**Activity**
Tally the lines below that hold the string "facture", and report the tally by itself.
****************************************
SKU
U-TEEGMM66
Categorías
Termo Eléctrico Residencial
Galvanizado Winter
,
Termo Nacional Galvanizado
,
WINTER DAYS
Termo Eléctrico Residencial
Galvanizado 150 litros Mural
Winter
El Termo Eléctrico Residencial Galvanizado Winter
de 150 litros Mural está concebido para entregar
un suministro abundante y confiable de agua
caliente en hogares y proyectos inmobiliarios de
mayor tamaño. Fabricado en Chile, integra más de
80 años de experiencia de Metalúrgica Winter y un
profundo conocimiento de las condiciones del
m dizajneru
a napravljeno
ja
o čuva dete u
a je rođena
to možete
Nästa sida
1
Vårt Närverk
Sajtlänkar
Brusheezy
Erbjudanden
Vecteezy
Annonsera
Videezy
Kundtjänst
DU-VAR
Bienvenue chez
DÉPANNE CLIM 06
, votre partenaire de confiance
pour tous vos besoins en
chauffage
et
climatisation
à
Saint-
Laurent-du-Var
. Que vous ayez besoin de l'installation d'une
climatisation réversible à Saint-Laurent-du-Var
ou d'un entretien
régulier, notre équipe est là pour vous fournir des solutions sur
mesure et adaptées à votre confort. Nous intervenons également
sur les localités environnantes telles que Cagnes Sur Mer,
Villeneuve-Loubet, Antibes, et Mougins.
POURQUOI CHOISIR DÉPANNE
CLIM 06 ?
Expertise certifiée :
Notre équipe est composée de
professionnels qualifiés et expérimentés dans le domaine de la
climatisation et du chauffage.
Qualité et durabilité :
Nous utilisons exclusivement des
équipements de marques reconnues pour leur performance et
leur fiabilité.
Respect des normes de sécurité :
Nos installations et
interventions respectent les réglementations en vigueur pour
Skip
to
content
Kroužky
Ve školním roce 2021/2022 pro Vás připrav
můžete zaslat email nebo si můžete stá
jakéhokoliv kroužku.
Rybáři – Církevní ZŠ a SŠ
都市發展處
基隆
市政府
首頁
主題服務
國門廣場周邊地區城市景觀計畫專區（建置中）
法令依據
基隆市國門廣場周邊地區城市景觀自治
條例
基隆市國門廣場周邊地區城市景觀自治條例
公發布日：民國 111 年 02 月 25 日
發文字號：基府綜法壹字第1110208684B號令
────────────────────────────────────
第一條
****************************************
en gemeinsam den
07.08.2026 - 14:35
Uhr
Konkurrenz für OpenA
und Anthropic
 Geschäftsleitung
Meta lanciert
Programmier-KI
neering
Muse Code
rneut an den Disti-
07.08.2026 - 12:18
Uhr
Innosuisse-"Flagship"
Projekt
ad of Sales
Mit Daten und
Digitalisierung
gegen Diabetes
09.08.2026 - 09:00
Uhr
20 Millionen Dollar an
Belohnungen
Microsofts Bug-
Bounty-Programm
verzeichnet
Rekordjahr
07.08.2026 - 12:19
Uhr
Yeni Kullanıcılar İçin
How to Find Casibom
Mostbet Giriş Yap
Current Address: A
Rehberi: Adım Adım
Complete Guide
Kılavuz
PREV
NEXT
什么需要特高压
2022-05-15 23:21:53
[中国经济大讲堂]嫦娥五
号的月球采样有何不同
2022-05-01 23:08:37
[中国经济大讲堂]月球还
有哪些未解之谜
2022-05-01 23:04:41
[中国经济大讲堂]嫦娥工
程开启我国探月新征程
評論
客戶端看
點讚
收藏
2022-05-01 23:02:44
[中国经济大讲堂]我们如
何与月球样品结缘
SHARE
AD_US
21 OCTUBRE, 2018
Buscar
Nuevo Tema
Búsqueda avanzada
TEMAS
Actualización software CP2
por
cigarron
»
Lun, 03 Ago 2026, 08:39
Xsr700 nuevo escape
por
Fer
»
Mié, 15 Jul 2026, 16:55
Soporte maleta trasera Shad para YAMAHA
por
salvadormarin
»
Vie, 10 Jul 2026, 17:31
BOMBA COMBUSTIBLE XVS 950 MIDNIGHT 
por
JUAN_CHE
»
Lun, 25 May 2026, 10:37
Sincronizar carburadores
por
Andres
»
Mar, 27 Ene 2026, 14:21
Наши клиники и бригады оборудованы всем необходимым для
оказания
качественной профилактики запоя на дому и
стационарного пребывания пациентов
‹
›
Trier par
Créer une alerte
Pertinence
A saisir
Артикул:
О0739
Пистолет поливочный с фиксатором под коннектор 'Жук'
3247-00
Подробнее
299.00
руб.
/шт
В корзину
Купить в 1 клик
****************************************
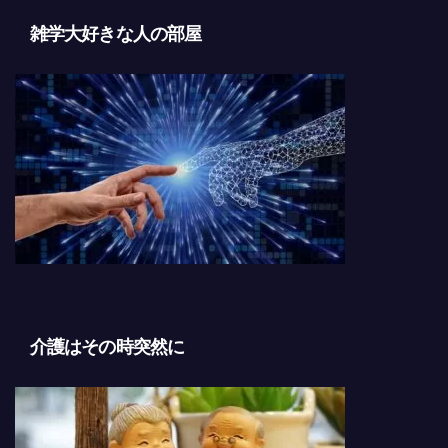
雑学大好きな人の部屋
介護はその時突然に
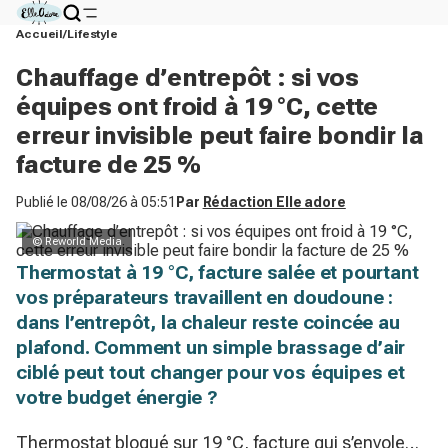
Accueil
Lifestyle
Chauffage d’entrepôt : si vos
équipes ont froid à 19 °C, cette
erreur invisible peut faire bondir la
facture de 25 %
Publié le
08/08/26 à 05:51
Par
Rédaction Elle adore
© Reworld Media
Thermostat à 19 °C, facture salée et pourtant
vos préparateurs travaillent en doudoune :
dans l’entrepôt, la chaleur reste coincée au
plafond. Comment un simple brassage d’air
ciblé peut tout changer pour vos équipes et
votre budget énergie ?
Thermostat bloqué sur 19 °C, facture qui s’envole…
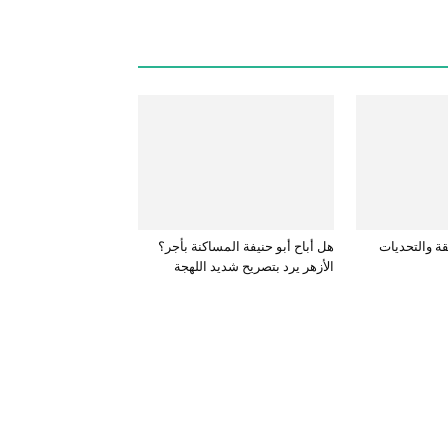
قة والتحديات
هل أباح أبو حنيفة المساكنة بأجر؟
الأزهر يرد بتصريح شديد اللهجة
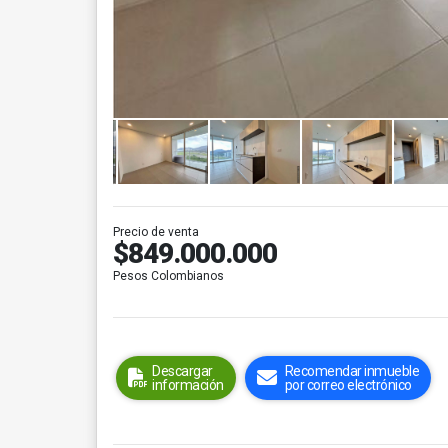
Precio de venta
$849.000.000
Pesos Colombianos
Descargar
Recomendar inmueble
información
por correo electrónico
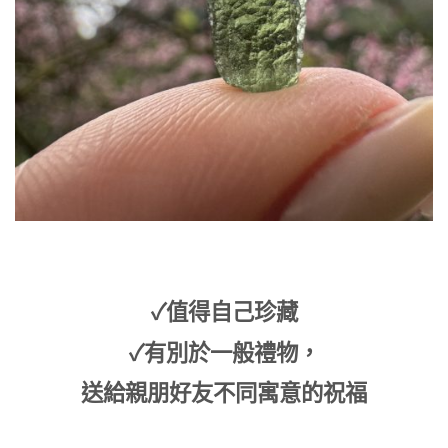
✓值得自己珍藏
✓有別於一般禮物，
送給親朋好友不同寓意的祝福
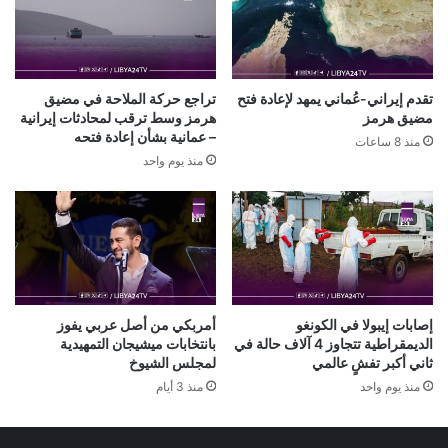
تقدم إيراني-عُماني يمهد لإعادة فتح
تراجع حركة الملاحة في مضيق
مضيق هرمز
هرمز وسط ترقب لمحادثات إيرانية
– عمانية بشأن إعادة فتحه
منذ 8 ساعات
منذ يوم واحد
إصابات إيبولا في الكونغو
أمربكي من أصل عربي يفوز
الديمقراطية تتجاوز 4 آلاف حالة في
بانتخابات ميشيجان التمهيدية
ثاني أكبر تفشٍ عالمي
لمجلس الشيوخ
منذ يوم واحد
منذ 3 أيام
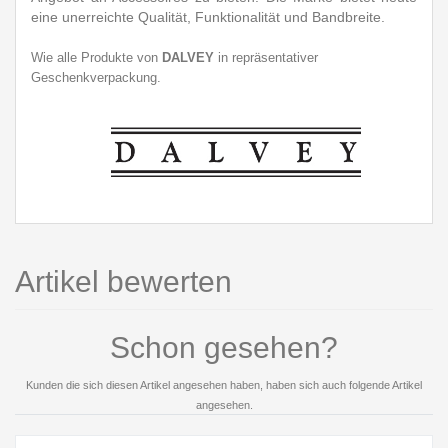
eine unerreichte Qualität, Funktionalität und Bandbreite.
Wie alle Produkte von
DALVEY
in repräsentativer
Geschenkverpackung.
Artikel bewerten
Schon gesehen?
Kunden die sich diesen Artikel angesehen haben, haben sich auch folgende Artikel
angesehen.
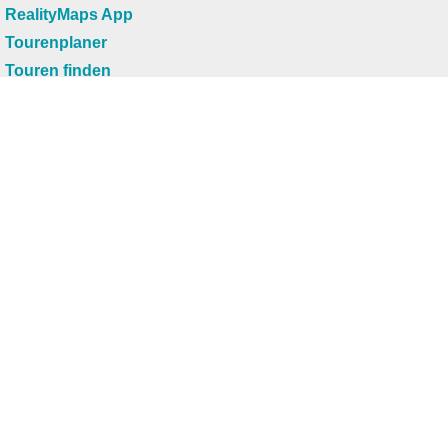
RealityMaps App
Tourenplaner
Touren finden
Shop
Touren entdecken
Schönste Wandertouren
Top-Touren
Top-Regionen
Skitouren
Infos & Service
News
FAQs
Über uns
****************************************
**Solution to the exercise**
3